(Beginning of EXTRACTED RECORDS)

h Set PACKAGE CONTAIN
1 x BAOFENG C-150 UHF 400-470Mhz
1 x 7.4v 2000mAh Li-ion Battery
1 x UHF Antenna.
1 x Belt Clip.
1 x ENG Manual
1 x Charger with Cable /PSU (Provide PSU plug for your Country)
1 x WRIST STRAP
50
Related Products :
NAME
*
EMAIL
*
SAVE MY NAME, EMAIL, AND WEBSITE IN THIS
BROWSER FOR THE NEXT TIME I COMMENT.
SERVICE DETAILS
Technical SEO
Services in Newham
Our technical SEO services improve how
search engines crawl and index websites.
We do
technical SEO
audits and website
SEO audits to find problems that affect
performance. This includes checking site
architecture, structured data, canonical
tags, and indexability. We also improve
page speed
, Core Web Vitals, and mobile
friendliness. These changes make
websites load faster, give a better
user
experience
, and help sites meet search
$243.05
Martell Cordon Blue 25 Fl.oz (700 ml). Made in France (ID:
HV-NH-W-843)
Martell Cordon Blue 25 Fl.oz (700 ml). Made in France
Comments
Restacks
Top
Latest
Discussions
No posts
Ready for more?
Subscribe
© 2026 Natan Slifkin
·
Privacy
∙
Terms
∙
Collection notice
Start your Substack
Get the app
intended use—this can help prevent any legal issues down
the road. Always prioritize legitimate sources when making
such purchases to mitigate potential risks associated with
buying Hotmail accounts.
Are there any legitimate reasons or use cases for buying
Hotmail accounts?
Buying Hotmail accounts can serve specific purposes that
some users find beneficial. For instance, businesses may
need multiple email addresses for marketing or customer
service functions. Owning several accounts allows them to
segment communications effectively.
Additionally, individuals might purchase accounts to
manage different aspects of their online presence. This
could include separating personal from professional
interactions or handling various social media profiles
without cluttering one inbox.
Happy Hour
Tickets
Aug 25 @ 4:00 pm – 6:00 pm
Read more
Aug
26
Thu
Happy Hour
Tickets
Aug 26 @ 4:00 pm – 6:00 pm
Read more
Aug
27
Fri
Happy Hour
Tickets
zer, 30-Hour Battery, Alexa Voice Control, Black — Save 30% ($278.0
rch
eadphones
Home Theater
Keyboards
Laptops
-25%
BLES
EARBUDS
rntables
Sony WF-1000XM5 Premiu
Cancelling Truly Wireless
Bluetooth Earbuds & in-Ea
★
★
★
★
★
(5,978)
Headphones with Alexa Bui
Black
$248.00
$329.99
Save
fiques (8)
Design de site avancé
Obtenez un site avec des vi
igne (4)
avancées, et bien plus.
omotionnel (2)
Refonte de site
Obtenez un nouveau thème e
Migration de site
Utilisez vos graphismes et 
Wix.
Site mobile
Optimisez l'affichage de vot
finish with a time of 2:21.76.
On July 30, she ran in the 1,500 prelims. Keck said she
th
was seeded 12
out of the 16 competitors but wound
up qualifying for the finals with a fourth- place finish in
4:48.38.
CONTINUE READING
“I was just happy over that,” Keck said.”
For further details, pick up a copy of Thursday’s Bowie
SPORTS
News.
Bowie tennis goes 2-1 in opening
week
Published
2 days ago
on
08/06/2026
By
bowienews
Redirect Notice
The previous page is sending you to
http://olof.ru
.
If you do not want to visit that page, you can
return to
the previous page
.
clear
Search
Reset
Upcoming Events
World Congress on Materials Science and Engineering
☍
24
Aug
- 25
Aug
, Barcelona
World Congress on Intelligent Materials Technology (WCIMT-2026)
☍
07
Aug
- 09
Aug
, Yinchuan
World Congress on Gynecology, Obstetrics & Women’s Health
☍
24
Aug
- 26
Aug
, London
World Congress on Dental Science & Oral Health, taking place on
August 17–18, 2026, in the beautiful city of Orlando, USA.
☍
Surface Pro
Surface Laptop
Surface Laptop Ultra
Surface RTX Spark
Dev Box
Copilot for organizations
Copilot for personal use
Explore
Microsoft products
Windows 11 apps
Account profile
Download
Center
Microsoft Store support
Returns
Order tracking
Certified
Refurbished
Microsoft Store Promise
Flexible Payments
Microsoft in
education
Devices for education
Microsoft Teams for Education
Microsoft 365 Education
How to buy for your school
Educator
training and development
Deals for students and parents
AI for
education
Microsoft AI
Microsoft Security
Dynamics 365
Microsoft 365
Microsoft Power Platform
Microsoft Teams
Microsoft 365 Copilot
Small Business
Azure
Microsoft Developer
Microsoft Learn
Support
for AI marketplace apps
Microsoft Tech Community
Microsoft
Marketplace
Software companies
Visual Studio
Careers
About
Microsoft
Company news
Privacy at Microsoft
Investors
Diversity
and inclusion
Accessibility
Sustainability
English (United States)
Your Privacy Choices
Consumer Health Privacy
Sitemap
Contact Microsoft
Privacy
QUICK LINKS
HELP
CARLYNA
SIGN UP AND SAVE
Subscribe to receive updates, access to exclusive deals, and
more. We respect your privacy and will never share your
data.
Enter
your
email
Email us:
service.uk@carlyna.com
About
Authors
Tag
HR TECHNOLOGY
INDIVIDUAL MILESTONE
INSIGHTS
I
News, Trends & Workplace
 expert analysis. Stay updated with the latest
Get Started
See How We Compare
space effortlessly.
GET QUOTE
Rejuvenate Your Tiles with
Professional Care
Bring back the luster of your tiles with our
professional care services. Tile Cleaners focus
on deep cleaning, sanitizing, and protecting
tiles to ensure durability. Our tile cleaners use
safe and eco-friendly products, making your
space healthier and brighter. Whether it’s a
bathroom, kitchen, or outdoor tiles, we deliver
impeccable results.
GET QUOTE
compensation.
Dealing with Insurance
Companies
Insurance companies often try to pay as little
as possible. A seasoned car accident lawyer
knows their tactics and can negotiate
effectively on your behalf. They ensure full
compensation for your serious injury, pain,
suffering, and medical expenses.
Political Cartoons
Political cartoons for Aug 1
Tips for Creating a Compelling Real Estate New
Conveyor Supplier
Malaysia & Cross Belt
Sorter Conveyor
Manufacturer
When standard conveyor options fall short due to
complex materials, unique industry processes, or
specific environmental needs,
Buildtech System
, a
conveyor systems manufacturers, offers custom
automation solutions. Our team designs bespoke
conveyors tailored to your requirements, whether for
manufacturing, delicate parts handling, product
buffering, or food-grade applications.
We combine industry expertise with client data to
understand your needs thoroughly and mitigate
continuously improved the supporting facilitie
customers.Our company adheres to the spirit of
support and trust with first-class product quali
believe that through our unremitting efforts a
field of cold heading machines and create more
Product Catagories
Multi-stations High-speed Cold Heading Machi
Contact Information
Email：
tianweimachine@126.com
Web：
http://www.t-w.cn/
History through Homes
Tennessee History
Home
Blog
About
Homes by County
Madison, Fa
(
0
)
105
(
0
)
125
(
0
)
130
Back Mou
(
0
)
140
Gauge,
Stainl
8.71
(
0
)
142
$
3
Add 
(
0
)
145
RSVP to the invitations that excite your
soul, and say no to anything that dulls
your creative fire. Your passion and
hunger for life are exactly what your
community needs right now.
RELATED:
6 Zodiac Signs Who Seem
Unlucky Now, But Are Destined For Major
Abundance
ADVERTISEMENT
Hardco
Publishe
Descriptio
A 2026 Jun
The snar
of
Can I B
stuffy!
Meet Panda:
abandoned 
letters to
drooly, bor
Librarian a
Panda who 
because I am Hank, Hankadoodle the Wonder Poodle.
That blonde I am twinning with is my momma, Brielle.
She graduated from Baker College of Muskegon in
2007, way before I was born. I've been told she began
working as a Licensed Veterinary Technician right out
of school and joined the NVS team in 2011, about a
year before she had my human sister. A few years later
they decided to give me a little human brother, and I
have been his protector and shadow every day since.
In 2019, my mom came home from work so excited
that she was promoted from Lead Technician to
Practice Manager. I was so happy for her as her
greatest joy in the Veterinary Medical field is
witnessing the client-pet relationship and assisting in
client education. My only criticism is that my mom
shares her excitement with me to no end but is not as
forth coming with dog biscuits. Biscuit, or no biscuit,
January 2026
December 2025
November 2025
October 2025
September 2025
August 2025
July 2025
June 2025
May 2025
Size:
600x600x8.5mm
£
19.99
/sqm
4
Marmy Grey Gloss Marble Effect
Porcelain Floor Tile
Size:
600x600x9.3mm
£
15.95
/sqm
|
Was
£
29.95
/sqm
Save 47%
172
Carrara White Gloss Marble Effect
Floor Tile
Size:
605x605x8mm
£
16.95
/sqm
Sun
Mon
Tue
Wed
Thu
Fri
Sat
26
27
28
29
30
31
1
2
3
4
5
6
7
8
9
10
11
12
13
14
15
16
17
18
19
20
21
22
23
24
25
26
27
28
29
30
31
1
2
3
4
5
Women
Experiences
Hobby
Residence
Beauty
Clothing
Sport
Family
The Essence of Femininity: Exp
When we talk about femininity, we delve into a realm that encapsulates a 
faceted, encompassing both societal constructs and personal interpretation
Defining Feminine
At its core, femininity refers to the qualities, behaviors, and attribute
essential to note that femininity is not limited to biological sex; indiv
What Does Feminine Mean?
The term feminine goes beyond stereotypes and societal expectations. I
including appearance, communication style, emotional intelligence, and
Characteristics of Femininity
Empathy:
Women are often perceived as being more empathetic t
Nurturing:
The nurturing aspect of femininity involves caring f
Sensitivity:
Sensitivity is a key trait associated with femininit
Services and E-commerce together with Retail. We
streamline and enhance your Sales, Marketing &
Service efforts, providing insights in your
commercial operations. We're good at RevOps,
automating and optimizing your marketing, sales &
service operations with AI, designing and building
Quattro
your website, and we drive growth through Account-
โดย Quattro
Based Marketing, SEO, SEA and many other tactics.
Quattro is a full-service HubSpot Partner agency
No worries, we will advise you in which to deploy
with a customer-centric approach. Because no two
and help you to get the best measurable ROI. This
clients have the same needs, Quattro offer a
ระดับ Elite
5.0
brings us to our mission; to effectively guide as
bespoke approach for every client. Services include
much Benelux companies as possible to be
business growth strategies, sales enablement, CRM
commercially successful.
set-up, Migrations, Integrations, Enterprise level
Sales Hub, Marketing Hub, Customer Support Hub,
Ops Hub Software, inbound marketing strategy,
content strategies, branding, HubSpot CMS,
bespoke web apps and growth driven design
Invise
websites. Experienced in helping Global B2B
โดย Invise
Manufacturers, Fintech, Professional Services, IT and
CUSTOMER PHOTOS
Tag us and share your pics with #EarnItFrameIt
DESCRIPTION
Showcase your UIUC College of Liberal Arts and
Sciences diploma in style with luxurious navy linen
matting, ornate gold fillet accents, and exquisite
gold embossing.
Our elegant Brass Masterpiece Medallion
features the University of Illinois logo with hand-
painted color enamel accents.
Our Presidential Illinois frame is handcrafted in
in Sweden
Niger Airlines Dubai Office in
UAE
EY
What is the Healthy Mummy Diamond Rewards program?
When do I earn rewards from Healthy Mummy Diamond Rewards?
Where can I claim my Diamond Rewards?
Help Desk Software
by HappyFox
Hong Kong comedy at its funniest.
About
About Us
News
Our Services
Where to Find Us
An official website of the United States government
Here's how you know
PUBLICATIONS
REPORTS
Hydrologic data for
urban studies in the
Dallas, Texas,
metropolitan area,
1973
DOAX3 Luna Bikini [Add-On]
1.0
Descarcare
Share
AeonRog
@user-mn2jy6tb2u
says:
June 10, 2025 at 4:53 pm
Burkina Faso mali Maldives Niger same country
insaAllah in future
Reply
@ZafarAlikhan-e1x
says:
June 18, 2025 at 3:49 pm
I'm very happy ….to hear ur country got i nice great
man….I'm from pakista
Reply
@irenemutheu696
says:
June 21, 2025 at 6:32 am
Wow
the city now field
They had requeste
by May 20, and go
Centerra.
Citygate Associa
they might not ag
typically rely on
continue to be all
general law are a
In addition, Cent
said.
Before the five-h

(End of EXTRACTED RECORDS)

YOUR ASSIGNMENT >> Go through the data and return each line where the word "Mummy" appears.

ANSWER TO THIS PROBLEM >>
What is the Healthy Mummy Diamond Rewards program?
When do I earn rewards from Healthy Mummy Diamond Rewards?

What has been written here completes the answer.